If you find that your drinking water is unpalatable or you cannot use it because of a medical condition, you may wish to consider alternative water supplies such as home-treated rainwater, a bulk water supply, or bottled water. People with sodium-related medical conditions should always check bottled water information labels for the sodium content as the sodium level in different brands may vary.
In conclusion, the presence of sodium in drinking water is generally not a concern for most people. However, for those with specific health issues, such as high blood pressure, heart disease, kidney problems, or those on low sodium diets, the level of sodium in drinking water may be a concern. Drinking water scheme providers test for sodium in their supplies, and the results are reported to the relevant authorities. If you are not connected to a scheme drinking water supply, you can have your water tested by a chemical laboratory. You can also read the label if you drink bottled water. If you have any health concerns, it is important to talk to your doctor.

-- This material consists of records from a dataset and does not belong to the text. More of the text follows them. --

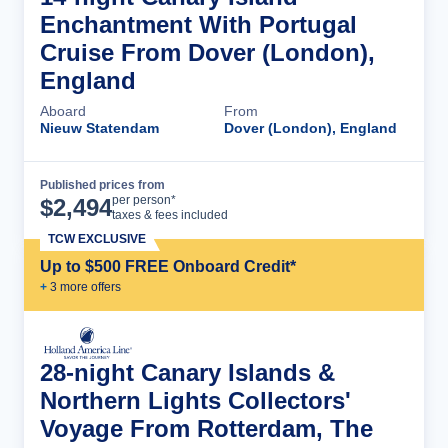
Enchantment With Portugal
Cruise From Dover (London),
England
Aboard
From
Nieuw Statendam
Dover (London), England
Published prices from
Cruise Details
per person*
$
2,494
taxes & fees included
TCW EXCLUSIVE
Up to $500 FREE Onboard Credit*
+
3
more offer
s
28-night Canary Islands &
Northern Lights Collectors'
Voyage From Rotterdam, The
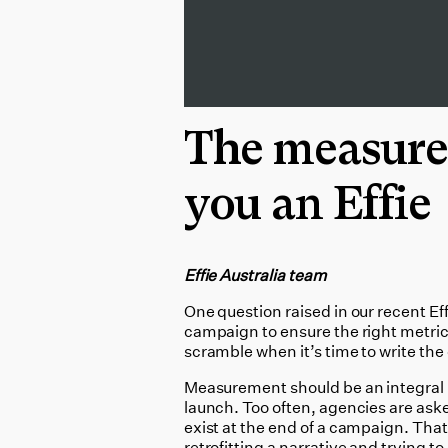
The measure
you an Effie
Effie Australia team
One question raised in our recent Eff
campaign to ensure the right metric
scramble when it’s time to write the 
Measurement should be an integral 
launch. Too often, agencies are ask
exist at the end of a campaign. Tha
retrofitting a narrative and trying t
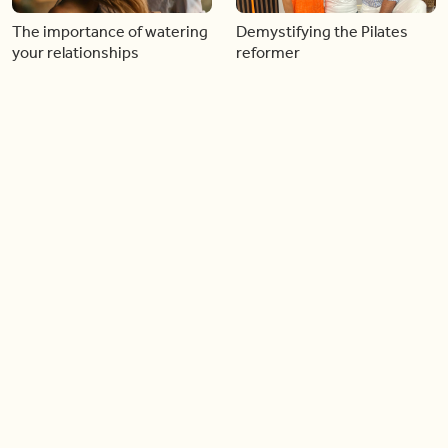
The importance of watering
Demystifying the Pilates
your relationships
reformer
06:43
06:23
Boost your confidence by
Crowd pleasing dishes you
finding your everyday lip
can make ahead of time
Load more videos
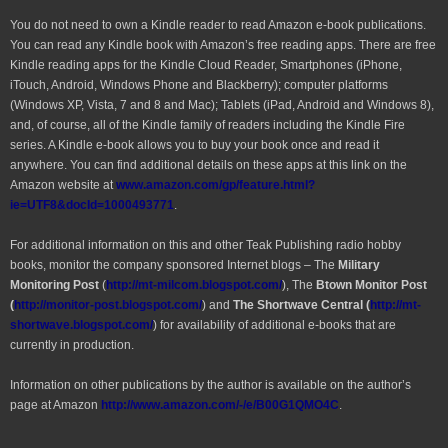
You do not need to own a Kindle reader to read Amazon e-book publications.
You can read any Kindle book with Amazon’s free reading apps. There are free
Kindle reading apps for the Kindle Cloud Reader, Smartphones (iPhone,
iTouch, Android, Windows Phone and Blackberry); computer platforms
(Windows XP, Vista, 7 and 8 and Mac); Tablets (iPad, Android and Windows 8),
and, of course, all of the Kindle family of readers including the Kindle Fire
series. A Kindle e-book allows you to buy your book once and read it
anywhere. You can find additional details on these apps at this link on the
Amazon website at
www.amazon.com/gp/feature.html?
ie=UTF8&docId=1000493771
.
For additional information on this and other Teak Publishing radio hobby
books, monitor the company sponsored Internet blogs – The
Military
Monitoring Post
(
http://mt-milcom.blogspot.com/
), The
Btown Monitor Post
(
http://monitor-post.blogspot.com/
) and
The Shortwave Central (
http://mt-
shortwave.blogspot.com/
) for availability of additional e-books that are
currently in production.
Information on other publications by the author is available on the author’s
page at Amazon
http://www.amazon.com/-/e/B00G1QMO4C
.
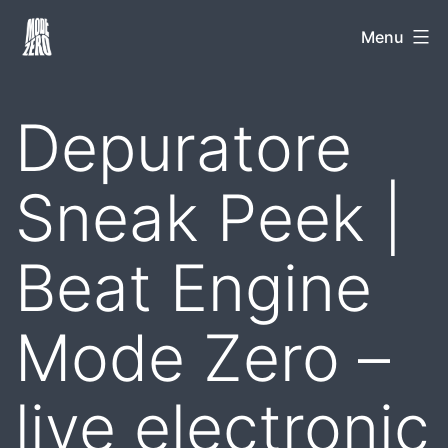
Skip
Mode
Menu
to
Zero
content
Depuratore
Sneak Peek |
Beat Engine
Mode Zero –
live electronic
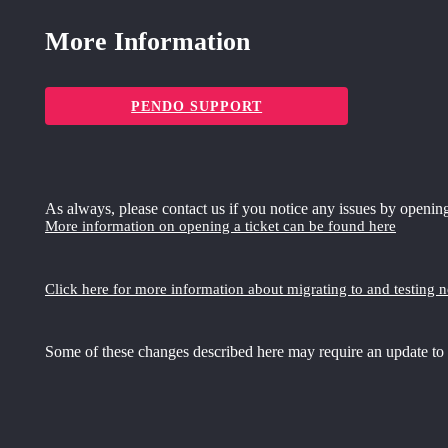
More Information
PENDO SUPPORT
As always, please contact us if you notice any issues by opening
More information on opening a ticket can be found here
Click here for more information about migrating to and testing 
Some of these changes described here may require an update to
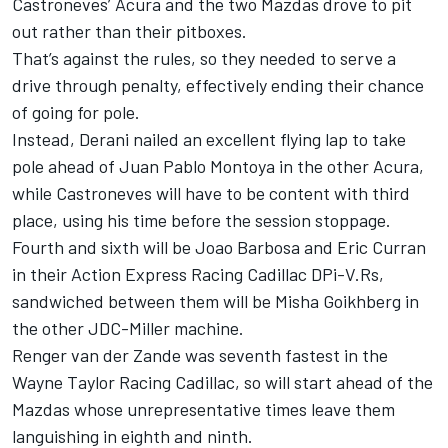
Castroneves’ Acura and the two Mazdas drove to pit
out rather than their pitboxes.
That’s against the rules, so they needed to serve a
drive through penalty, effectively ending their chance
of going for pole.
Instead, Derani nailed an excellent flying lap to take
pole ahead of Juan Pablo Montoya in the other Acura,
while Castroneves will have to be content with third
place, using his time before the session stoppage.
Fourth and sixth will be Joao Barbosa and Eric Curran
in their Action Express Racing Cadillac DPi-V.Rs,
sandwiched between them will be Misha Goikhberg in
the other JDC-Miller machine.
Renger van der Zande was seventh fastest in the
Wayne Taylor Racing Cadillac, so will start ahead of the
Mazdas whose unrepresentative times leave them
languishing in eighth and ninth.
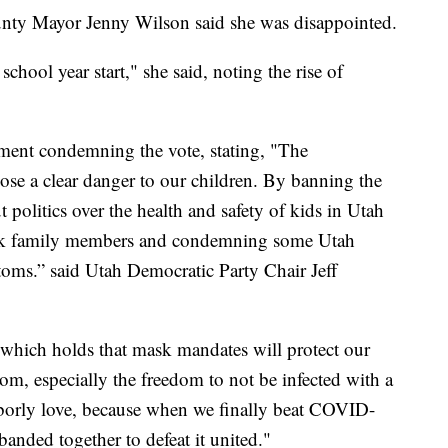
unty Mayor Jenny Wilson said she was disappointed.
 school year start," she said, noting the rise of
ement condemning the vote, stating, "The
se a clear danger to our children. By banning the
politics over the health and safety of kids in Utah
isk family members and condemning some Utah
ms.” said Utah Democratic Party Chair Jeff
 which holds that mask mandates will protect our
om, especially the freedom to not be infected with a
hborly love, because when we finally beat COVID-
banded together to defeat it united."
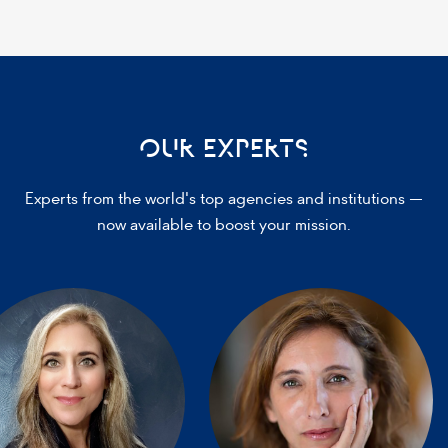
OUR EXPERTS
Experts from the world's top agencies and institutions —
now available to boost your mission.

Remember, sodium is an essential mineral that our body needs to function properly, but consuming too much can lead to health problems. By being aware of the level of sodium in your drinking water, you can take steps to maintain a healthy sodium intake and promote overall health and well-being. Levels of sodium less that 20mg/L are considered very low sodium by many authorities. But in most cases, consumers should look at the sodium in their daily food intake as sodium in food is almost always multiples times higher than what is found in their drinking water.